Listed entries ▸
§ §
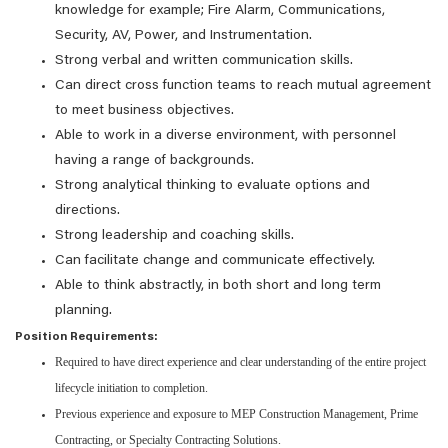
knowledge for example; Fire Alarm, Communications,
Security, AV, Power, and Instrumentation.
Strong verbal and written communication skills.
Can direct cross function teams to reach mutual agreement
to meet business objectives.
Able to work in a diverse environment, with personnel
having a range of backgrounds.
Strong analytical thinking to evaluate options and
directions.
Strong leadership and coaching skills.
Can facilitate change and communicate effectively.
Able to think abstractly, in both short and long term
planning.
Position Requirements:
Required to have direct experience and clear understanding of the entire project
lifecycle initiation to completion.
Previous experience and exposure to MEP Construction Management, Prime
Contracting, or Specialty Contracting Solutions.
§ §
What to produce ▸
Write out all the entries word for word, but drop the pictures.

Response ▸
knowledge for example; Fire Alarm, Communications,
Security, AV, Power, and Instrumentation.
Strong verbal and written communication skills.
Can direct cross function teams to reach mutual agreement
to meet business objectives.
Able to work in a diverse environment, with personnel
having a range of backgrounds.
Strong analytical thinking to evaluate options and
directions.
Strong leadership and coaching skills.
Can facilitate change and communicate effectively.
Able to think abstractly, in both short and long term
planning.
Position Requirements:
Required to have direct experience and clear understanding of the entire project
lifecycle initiation to completion.
Previous experience and exposure to MEP Construction Management, Prime
Contracting, or Specialty Contracting Solutions.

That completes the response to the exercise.